I could not help but ask. “Is the camera…” I said, pointing at the bag on the table. “That one? Ha! No. Morakot was a Canon. That one I smashed to smithereens. The D5 here—your D5—that was later.”
“And after that came the slow decline. I’d seemed to have lost my self-confidence, or that magic touch that before that incident had made me the star photojournalist on this island. No—come to think of it, I don’t think I ever lost my touch. Something else happened, something that I cannot explain. You see, after Morakot, I was never able to ever again take a shot of a dead person. Oh I could aim, frame, properly light and all, but whenever I pressed the shutter, something would malfunction. Everything would be blurry, or the dead subject would somehow lie outside the frame, as if it had crawled away within the space of a few milliseconds. Or the speed light wouldn’t go off. That’s when I destroyed that Canon. I bought a variety of other cameras, spent a fortune on them—digital and film. It became an obsession. But no matter what I did, the result would invariably be the same.

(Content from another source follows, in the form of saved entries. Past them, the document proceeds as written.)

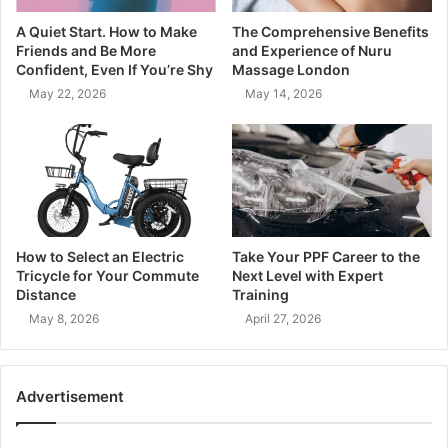
A Quiet Start. How to Make
The Comprehensive Benefits
Friends and Be More
and Experience of Nuru
Confident, Even If You’re Shy
Massage London
May 22, 2026
May 14, 2026
How to Select an Electric
Take Your PPF Career to the
Tricycle for Your Commute
Next Level with Expert
Distance
Training
May 8, 2026
April 27, 2026
Advertisement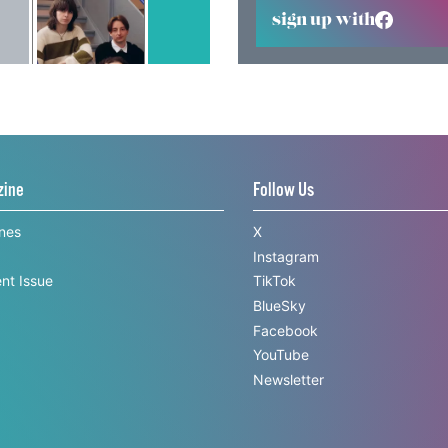
sign up with
zine
Follow Us
ines
X
Instagram
nt Issue
TikTok
BlueSky
Facebook
YouTube
Newsletter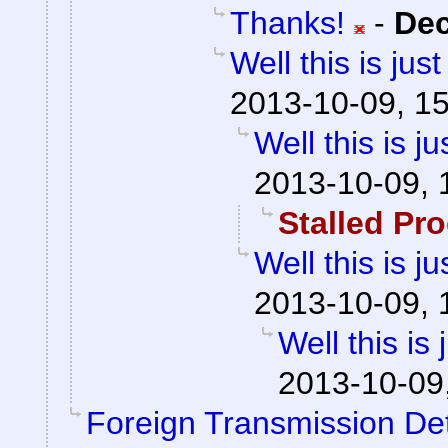
Thanks!
-
De
Well this is ju
2013-10-09, 1
Well this is 
2013-10-09, 
Stalled Pr
Well this is 
2013-10-09, 
Well this is
2013-10-09
Foreign Transmission De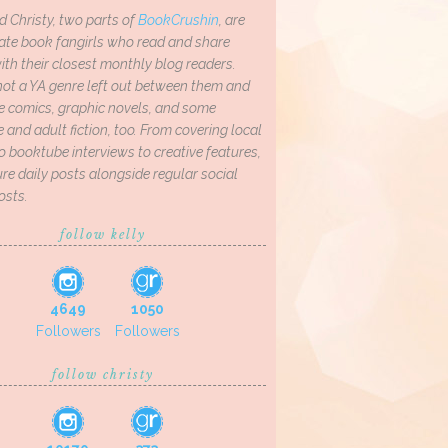
d Christy, two parts of
BookCrushin
, are
ate book fangirls who read and share
th their closest monthly blog readers.
not a YA genre left out between them and
ve comics, graphic novels, and some
and adult fiction, too. From covering local
o booktube interviews to creative features,
re daily posts alongside regular social
osts.
follow kelly
4649
1050
Followers
Followers
follow christy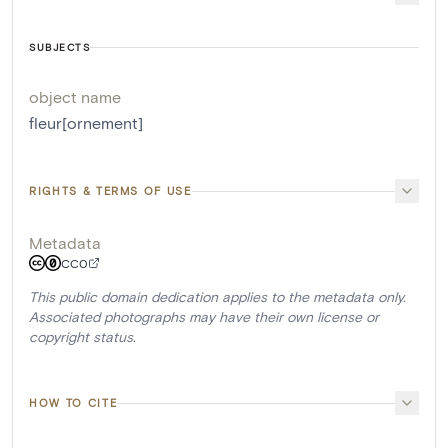
SUBJECTS
object name
fleur[ornement]
RIGHTS & TERMS OF USE
Metadata
CC0
This public domain dedication applies to the metadata only.
Associated photographs may have their own license or
copyright status.
HOW TO CITE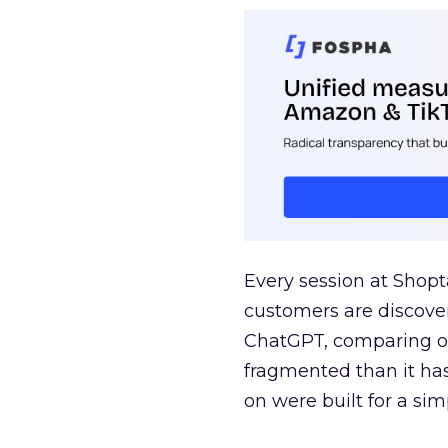
Every session at Shop
customers are discove
ChatGPT, comparing on
fragmented than it ha
on were built for a sim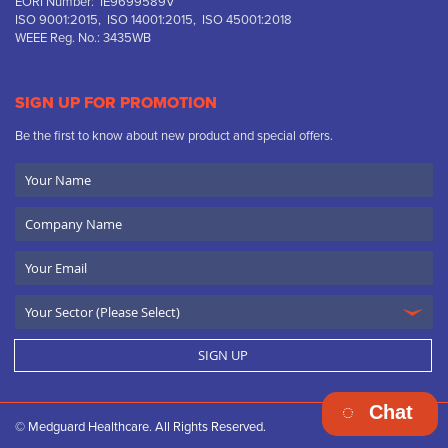
EORI Number: IE9699589V
ISO 9001:2015, ISO 14001:2015, ISO 45001:2018
WEEE Reg. No.: 3435WB
SIGN UP FOR PROMOTION
Be the first to know about new product and special offers.
Your
Name
Company
Name
Email
SIGN UP
Chat
© Medguard Healthcare. All Rights Reserved.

“Before being fired by the newspaper that had employed me all these years, they’d shunted me over to a different beat—I don’t even care to remember what it was. That was soon after Fukushima, where my output was a complete disaster in a terrain replete with perfect…opportunities. I tried stringing for a while, but the contracts dried up as I was unable to provide what they wanted from me and what my reputation had promised them I was capable of. So I gave up, started a small studio where I eke out a living taking photos of young couples, children, and the pets between them. This does nothing for me. I opened this coffee shop, and as you can see it’s not exactly a resounding success. My last resort is to sell all this. Perhaps by getting rid of it all I can finally put all that behind me and move on, I don’t know.”
I shifted in my seat. “Mr. Chu,” I said. “If I may. I don’t think getting rid of all this equipment is what needs to be done here.” To me it was clear that the solution, if there was one to such matters, lay somewhere else. “I do not know what your spiritual beliefs are, but if I could make a suggestion—have you been to the temple?”
Mr. Chu, who had been staring at his hands, suddenly looked up. His eyes were completely empty, his visage that of a condemned man.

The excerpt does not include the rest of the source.